5. Мифический богочеловек у Вагнера и в античности
Как уже многократно говорилось в предыдущих главах, к мифической проекции человеческой истории на сферу нуминозного относится и то, что божественные силы принимают человеческий облик. Так, Зигфрид является 'мыслью Вотана' ('Зигфрид', III, 3), но он не обременен его виной; однако ему, обычному человеку и простому парню, как и его божественному прародителю, не хватает 'мудрой любви', поэтому он также гибнет в своем ослеплении. Брунгильда же на самом деле не столько дитя Вотана, сколько Эрды, что и показывает уже упомянутая сцена между Вотаном и Эрдой в последнем акте 'Зигфрида'. Брунгильда единственная, кто унаследовал любовь и мудрость праматери. В лице Брунгильды, ставшей благодаря любви 'мудрой' женой, истина вновь становится земной реальностью. Человеческим воплощением нуминозных сил является также и Хаген, сын нибелунга Альбериха. Так, все трансцендентные силы, то есть боги, праматерь-Земля и мрачные демоны власти, имеют свое человеческое соответствие, исключая разве только великанов; однако великаны являются представителями слепых сил природы и поэтому не могут найти своего образа в драме мировой истории. Те же 'просто' люди, в которых не действует нуминозная субстанция, как Хундинг, Гюнтер и Гутруна являются не более чем безвольными рабами: Хундинг в роли защитника лишенного всего человеческого супружеского права, являющегося частью коррумпированного мира богов, а Гюнтер и Гутруна — как орудия интриг Хагена. Из этого видно, насколько нужно остерегаться неправильного понимания замечания Вагнера об уничтожении богов и свободе человеческого сознания. Уничтожению подлежат только боги-тираны, как Вотан и Фрика (хранительница упомянутого супружеского права); а свобода человеческого сознания ни в коем случае не означает отрыва человеческого от нуминозного, напротив, она сияет только в том человеке, в котором нуминозное открывается неискаженным и непорочным способом.
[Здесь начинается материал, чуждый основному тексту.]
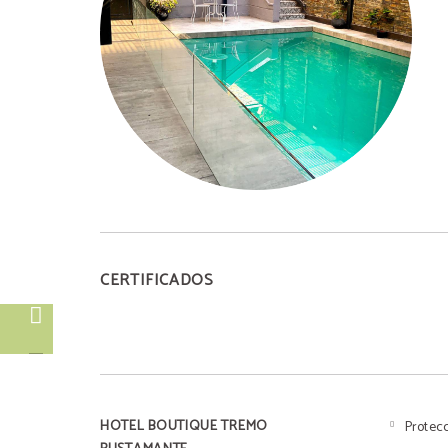
CERTIFICADOS
HOTEL BOUTIQUE TREMO
Protec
Тогда как в 'Кольце нибелунгов' 'просто' человек оказывается игрушкой судьбы, жалким ничтожеством.
Представление о том, что только такой богочеловек может избавить бога от его вины, может на первый взгляд показаться довольно странным, равно как и уже обговоренная мысль о происхождении 'зла' из собственной сферы нуминозного. Однако
это представление мы обнаруживаем и в греческих мифах. Именно Геракл, сын Зевса и смертной Алкмены, освободив Прометея, отвел от олимпийцев грозившую им опасность, и опять-таки Геракл внес решающий вклад в победу богов над гигантами в битве на флегрейских полях.
Таким образом, мифический богочеловек, с одной стороны, восстанавливает божественный миропорядок, а с другой, именно этим деянием избавляет богов от их вины, так как в силу нерасторжимого единства божественной и человеческой истории разрушение этого миропорядка ущемляет самое божественное. Триумф Геи/Эрды над Зевсом/Вотаном должен быть осуществлен в земной плоскости. Все, что разыгрывается 'наверху', должно найти свое отражение 'внизу'. Ареной сражений нуминозных сил является Земля.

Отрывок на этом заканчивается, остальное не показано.